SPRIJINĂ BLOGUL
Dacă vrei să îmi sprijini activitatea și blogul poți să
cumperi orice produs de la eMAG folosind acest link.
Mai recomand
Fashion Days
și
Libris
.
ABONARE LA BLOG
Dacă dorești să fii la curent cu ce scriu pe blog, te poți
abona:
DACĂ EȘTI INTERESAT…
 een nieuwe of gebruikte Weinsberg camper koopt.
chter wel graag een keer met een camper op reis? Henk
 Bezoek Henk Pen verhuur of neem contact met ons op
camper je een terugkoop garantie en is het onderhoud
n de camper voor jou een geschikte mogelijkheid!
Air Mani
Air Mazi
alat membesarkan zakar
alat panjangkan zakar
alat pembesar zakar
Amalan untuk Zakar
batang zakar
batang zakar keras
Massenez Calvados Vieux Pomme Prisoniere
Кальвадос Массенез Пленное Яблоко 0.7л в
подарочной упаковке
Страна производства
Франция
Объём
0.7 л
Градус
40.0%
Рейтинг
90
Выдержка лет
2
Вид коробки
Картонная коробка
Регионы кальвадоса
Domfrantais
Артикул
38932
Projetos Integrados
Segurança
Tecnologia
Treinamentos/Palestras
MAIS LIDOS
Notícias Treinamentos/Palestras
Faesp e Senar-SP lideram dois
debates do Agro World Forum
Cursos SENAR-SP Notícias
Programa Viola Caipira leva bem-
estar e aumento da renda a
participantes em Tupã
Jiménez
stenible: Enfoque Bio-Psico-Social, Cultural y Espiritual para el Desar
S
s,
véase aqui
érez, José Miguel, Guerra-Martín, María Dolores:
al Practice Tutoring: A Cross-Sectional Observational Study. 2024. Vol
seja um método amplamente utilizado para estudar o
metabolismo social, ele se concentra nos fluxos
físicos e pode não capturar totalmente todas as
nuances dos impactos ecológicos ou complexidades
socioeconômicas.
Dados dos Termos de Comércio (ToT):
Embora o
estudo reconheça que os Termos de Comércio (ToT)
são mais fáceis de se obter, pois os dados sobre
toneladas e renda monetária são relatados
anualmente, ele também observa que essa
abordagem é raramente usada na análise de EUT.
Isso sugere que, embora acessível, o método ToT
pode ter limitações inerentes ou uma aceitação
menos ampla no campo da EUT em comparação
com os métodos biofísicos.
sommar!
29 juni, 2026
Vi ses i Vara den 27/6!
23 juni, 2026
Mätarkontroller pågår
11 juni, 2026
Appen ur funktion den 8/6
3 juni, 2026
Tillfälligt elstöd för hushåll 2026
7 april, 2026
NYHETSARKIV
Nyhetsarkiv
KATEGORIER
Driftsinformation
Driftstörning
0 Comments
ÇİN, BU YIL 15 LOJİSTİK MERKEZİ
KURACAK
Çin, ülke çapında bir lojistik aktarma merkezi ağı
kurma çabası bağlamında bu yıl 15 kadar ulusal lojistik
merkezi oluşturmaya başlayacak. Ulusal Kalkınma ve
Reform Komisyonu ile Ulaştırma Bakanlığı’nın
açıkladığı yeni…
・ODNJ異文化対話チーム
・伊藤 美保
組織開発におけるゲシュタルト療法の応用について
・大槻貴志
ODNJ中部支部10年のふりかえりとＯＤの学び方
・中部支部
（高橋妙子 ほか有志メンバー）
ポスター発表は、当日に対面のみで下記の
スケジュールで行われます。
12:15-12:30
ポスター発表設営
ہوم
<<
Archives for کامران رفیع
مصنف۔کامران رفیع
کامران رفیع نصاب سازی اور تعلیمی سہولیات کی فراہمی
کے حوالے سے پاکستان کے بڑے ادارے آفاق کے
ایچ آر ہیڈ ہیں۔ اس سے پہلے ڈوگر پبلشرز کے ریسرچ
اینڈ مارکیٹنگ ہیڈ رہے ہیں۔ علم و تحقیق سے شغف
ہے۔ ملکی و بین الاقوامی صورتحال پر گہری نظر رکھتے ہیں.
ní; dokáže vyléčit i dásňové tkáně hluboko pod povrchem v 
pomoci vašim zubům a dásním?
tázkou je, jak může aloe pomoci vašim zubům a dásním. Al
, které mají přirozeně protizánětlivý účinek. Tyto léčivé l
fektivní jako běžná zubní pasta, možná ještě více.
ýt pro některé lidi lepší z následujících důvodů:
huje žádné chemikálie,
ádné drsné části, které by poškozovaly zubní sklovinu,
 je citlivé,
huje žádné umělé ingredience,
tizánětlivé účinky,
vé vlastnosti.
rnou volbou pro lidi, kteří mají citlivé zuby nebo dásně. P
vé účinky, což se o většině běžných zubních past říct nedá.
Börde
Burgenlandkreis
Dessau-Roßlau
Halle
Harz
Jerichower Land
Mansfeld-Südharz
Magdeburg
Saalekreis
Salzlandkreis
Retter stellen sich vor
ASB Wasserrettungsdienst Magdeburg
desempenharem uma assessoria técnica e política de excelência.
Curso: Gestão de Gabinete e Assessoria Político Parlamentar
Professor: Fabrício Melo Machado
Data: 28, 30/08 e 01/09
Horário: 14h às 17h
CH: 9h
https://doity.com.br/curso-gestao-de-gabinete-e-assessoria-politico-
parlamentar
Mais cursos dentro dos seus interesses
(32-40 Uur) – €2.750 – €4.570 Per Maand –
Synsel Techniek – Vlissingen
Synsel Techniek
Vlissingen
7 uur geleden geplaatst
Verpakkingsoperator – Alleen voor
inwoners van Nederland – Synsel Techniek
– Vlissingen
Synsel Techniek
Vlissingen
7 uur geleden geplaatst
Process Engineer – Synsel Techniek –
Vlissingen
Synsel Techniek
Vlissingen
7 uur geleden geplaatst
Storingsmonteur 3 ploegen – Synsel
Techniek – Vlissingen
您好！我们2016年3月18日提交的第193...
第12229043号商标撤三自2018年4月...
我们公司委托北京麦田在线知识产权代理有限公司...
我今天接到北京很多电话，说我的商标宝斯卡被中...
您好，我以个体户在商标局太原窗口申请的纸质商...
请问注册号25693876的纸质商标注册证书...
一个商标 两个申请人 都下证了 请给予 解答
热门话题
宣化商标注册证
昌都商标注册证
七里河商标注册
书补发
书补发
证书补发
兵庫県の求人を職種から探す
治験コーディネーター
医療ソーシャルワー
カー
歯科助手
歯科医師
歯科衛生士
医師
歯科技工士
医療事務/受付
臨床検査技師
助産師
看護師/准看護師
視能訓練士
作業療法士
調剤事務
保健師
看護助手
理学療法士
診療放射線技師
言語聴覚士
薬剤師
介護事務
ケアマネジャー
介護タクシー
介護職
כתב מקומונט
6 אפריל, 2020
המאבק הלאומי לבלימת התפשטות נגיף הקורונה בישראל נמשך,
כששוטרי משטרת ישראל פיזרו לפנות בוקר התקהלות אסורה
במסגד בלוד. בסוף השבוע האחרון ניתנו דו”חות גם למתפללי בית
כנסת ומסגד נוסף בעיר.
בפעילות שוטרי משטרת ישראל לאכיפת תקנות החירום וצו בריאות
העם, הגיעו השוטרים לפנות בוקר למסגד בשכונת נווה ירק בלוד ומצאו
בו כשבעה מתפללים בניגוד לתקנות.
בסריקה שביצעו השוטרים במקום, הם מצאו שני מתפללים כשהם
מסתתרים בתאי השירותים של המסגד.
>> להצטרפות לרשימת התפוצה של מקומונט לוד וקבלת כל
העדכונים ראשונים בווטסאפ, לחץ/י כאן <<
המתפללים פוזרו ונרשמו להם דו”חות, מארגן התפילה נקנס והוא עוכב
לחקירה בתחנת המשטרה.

◆ ◆ ◆

WORK REQUEST | An exact copy of the lines above, from the one containing "Страна производства" through the one containing "estudo reconheça que", is the whole of the answer.

ANSWER SPACE |
Страна производства
Франция
Объём
0.7 л
Градус
40.0%
Рейтинг
90
Выдержка лет
2
Вид коробки
Картонная коробка
Регионы кальвадоса
Domfrantais
Артикул
38932
Projetos Integrados
Segurança
Tecnologia
Treinamentos/Palestras
MAIS LIDOS
Notícias Treinamentos/Palestras
Faesp e Senar-SP lideram dois
debates do Agro World Forum
Cursos SENAR-SP Notícias
Programa Viola Caipira leva bem-
estar e aumento da renda a
participantes em Tupã
Jiménez
stenible: Enfoque Bio-Psico-Social, Cultural y Espiritual para el Desar
S
s,
véase aqui
érez, José Miguel, Guerra-Martín, María Dolores:
al Practice Tutoring: A Cross-Sectional Observational Study. 2024. Vol
seja um método amplamente utilizado para estudar o
metabolismo social, ele se concentra nos fluxos
físicos e pode não capturar totalmente todas as
nuances dos impactos ecológicos ou complexidades
socioeconômicas.
Dados dos Termos de Comércio (ToT):
Embora o
estudo reconheça que os Termos de Comércio (ToT)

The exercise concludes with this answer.